Learn Bespoke Sewing: 7 Measurements To A Basic Bodice Pattern
Learn Bespoke Sewing:
7 Measurements To A Basic Bodice Pattern
Part One of Developing Patterns Ala Kimenink
Disclaimer: Kimenink do not claim to be sewing pros in any sense of the word.
If a professional would follow the easy steps we’ve developed to pattern making…
Well, let’s just say their noses would be so high in the air they wouldn’t even see us.
But there are people who have asked us how we do it.
There just might be someone out there wishing for the same beginner’s path to bespoke that we employ.
So we’ll open ourselves up to criticism (and we don’t mind trying new tricks),
and just put this out here.
Learn Bespoke Sewing
Step One: Tools You’ll Need to Learn Bespoke Sewing
These are our favorite brands and tools:
- 1 ” Tru-grid pattern drafting fabric
- Measuring tape
- Sewist’s scissors
- Pen or pencil
- 18″x 2″ clear grid ruler
- Optional: French curve set. I never use them. Go here to find a set.
Step Two: Measure
There’s 7 main measurements we get before we begin making a bodice pattern.
- From shoulder to shoulder across the back. (This will be referred to as MEASUREMENT A.)

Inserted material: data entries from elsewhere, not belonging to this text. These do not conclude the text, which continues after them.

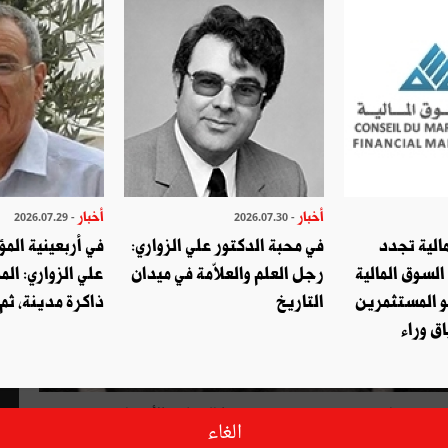
أخبار
أخبار
- 2026.07.29
- 2026.07.30
الية تجدد
في محبة الدكتور علي الزواري:
في أربعينية المؤ
السوق المالية
رجل العلم والعلاّمة في ميدان
علي الزواري: الم
و المستثمرين
التاريخ
ذاكرة مدينة، ثم
ق وراء
بة، تعرض ليدرز، بصورة حصرية، صورا للمجاهد الأكبر لم يسبق
الغاء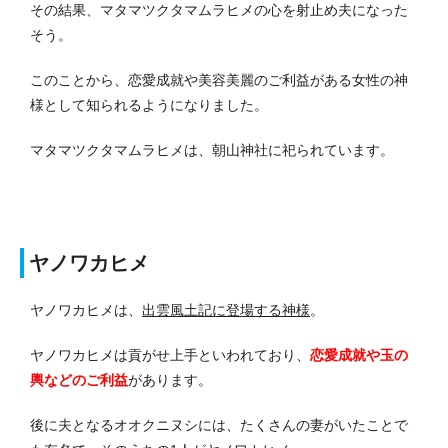
その結果、マタマツクタマムラヒメの心を射止め夫になった
そう。
このことから、恋愛成就や美容美麗のご利益がある女性の神
様として知られるようになりました。
マタマツクタマムラヒメは、朝山神社に祀られています。
ヤノワカヒメ
ヤノワカヒメは、
出雲風土記に登場する神様
。
ヤノワカヒメは貢がせ上手といわれており、
恋愛成就や玉の
輿などのご利益
があります。
後に夫となるオオクニヌシには、たくさんの妻がいたことで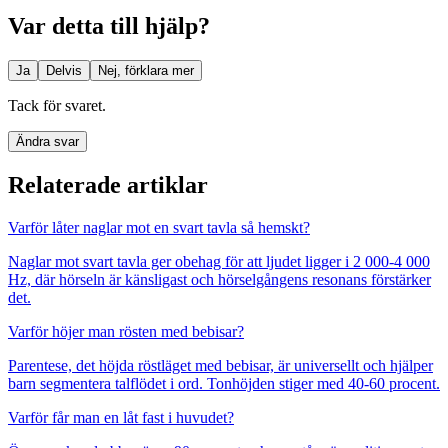
Var detta till hjälp?
Ja
Delvis
Nej, förklara mer
Tack för svaret.
Ändra svar
Relaterade artiklar
Varför låter naglar mot en svart tavla så hemskt?
Naglar mot svart tavla ger obehag för att ljudet ligger i 2 000-4 000
Hz, där hörseln är känsligast och hörselgångens resonans förstärker
det.
Varför höjer man rösten med bebisar?
Parentese, det höjda röstläget med bebisar, är universellt och hjälper
barn segmentera talflödet i ord. Tonhöjden stiger med 40-60 procent.
Varför får man en låt fast i huvudet?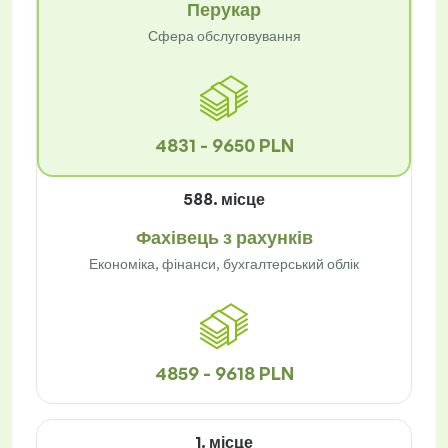
Перукар
Сфера обслуговування
4831 - 9650 PLN
588. місце
Фахівець з рахунків
Економіка, фінанси, бухгалтерський облік
4859 - 9618 PLN
1. місце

- From shoulder to neckline. (B)
- Front neck at shoulder to waist center. (C)
- Back neck at shoulder to back waist center. (D)
- Around the bust. (E)
- Around the waist (F)
- The side from the waist to the armhole. (Which is typically 1″ below the arm.) (G)

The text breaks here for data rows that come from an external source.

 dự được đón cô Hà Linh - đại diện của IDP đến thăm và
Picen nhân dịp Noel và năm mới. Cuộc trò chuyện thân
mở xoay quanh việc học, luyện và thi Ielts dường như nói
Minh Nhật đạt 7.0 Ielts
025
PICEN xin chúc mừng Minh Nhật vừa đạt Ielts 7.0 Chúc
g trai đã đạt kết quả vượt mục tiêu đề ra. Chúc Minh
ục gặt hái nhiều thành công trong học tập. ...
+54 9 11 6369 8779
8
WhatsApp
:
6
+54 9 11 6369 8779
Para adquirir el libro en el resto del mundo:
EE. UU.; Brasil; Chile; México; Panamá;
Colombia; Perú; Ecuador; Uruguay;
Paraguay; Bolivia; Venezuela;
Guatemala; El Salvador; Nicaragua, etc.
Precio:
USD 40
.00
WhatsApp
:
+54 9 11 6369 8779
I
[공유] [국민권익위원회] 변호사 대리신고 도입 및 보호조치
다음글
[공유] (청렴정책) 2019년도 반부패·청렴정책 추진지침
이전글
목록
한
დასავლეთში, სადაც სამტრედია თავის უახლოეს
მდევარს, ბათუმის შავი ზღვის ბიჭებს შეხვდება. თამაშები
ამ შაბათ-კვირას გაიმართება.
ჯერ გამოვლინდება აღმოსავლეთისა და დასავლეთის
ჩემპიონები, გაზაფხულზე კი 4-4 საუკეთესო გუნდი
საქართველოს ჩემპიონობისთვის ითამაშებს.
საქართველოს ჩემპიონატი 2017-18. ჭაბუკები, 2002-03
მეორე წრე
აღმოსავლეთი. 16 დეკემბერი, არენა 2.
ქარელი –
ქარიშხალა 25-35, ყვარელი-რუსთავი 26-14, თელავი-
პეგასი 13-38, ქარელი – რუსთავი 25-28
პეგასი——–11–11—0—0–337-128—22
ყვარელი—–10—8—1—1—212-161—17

Step Three: Mark Your Pattern
We’ll number the steps for your convenience.
- Cut a piece of grid fabric about 24″ long and 20″ wide.

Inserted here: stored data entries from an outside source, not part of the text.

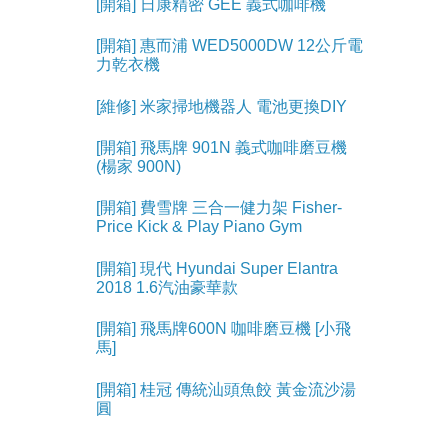
[開箱] 日康精密 GEE 義式咖啡機
[開箱] 惠而浦 WED5000DW 12公斤電
力乾衣機
[維修] 米家掃地機器人 電池更換DIY
[開箱] 飛馬牌 901N 義式咖啡磨豆機
(楊家 900N)
[開箱] 費雪牌 三合一健力架 Fisher-
Price Kick & Play Piano Gym
[開箱] 現代 Hyundai Super Elantra
2018 1.6汽油豪華款
[開箱] 飛馬牌600N 咖啡磨豆機 [小飛
馬]
[開箱] 桂冠 傳統汕頭魚餃 黃金流沙湯
圓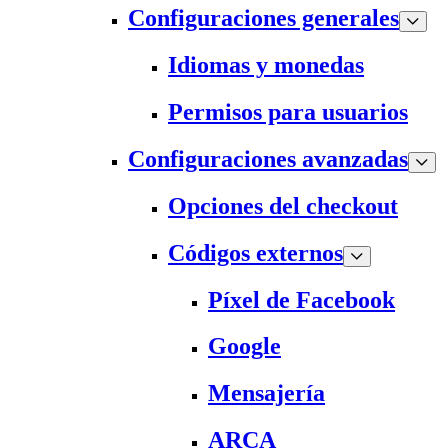
Configuraciones generales
Idiomas y monedas
Permisos para usuarios
Configuraciones avanzadas
Opciones del checkout
Códigos externos
Píxel de Facebook
Google
Mensajería
ARCA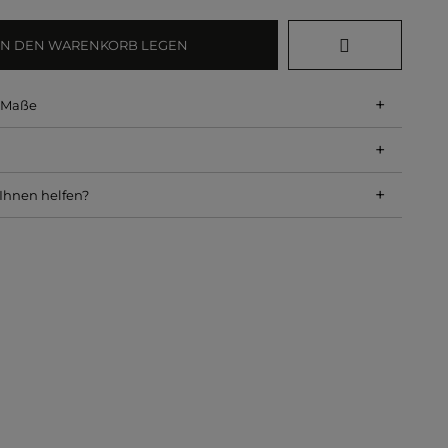
IN DEN WARENKORB LEGEN
+
d Maße
+
+
Ihnen helfen?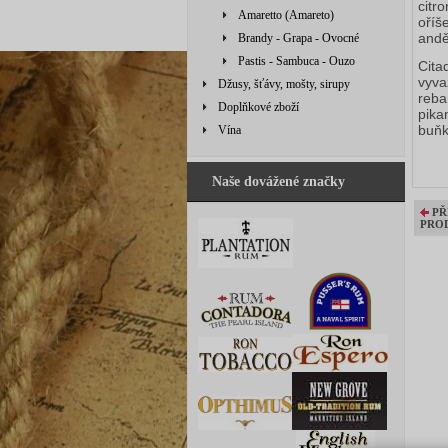
citr
Amaretto (Amareto)
oříš
andě
Brandy - Grapa - Ovocné
Pastis - Sambuca - Ouzo
Cita
vyva
Džusy, šťávy, mošty, sirupy
reba
Doplňkové zboží
pika
buňk
Vína
Naše dovážené značky
PŘ
PRO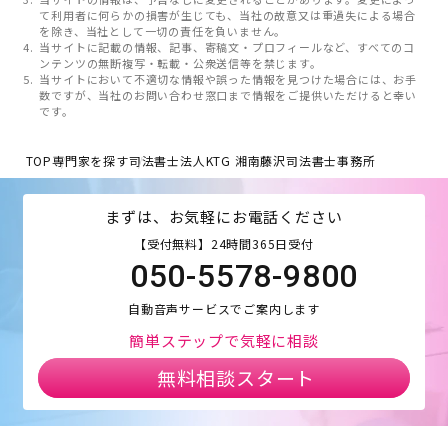
て利用者に何らかの損害が生じても、当社の故意又は重過失による場合
を除き、当社として一切の責任を負いません。
当サイトに記載の情報、記事、寄稿文・プロフィールなど、すべてのコ
ンテンツの無断複写・転載・公衆送信等を禁じます。
当サイトにおいて不適切な情報や誤った情報を見つけた場合には、お手
数ですが、当社のお問い合わせ窓口まで情報をご提供いただけると幸い
です。
TOP
専門家を探す
司法書士法人KTG 湘南藤沢司法書士事務所
まずは、お気軽にお電話ください
【受付無料】24時間365日受付
050-5578-9800
自動音声サービスでご案内します
簡単ステップで気軽に相談
無料相談スタート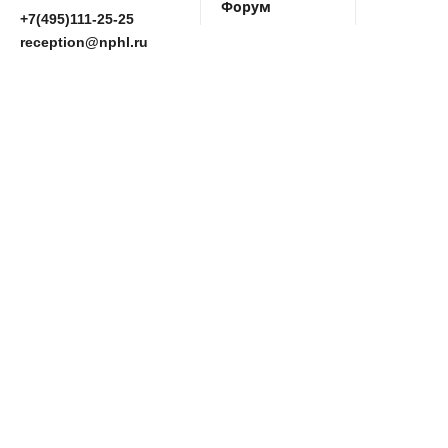
Форум
+7(495)111-25-25
reception@nphl.ru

- Cut the grid in half the long way.
- Mark one grid as FRONT BLOUSE. Use the straight, uncut side of your grid as your CENTER FRONT CUT ON FOLD.
- Divide MEASUREMENT A in half. Measure from the Center Front, about 6″ down from the top of your grid fabric, then place a dot from there using that half measurement. If MEASUREMENT A is 16, the dot for your shoulder seam will be 8″ from the CENTER FRONT.
- With the ruler, draw your SHOULDER SEAM from the shoulder dot, using MEASUREMENT B. This line will rise about 2″ from the shoulder dot. We’ll adjust shoulder slope later if necessary.
- Mark MEASUREMENT D from the neck at the shoulder to the center waist. Allow the tape measure to follow your curves, because you need the length your bust adds. This dot is CENTER WAIST.
- Mark MEASUREMENT E: Divide the bust measurement by 4. Use that number to mark the underarm width. This mark will be adjusted later, so don’t worry about exact placement. If you have a large bust, take another measurement here. Measure from the neck at the shoulder to the tip of your bust. Place a mark on the pattern. That widest measurement across your pattern will be across this mark.
- Mark MEASUREMENT F: Divide the waist measurement by 4 and place a dot that distance from the CENTER WAIST. This is SIDE WAIST, known as dot F.
- Mark MEASUREMENT G: From dot F, measure up to the width of the bust, and create dot G. Dot G is the beginning of the ARMHOLE and the top of the UNDERARM SEAM.
What your pattern looks like now:
Okay, so you can see the pattern isn’t done. It doesn’t have the neck line or the armhole.
We’ll work on that in the next lesson.
You did it!
You’ve completed Lesson 1 of Learn Bespoke Sewing.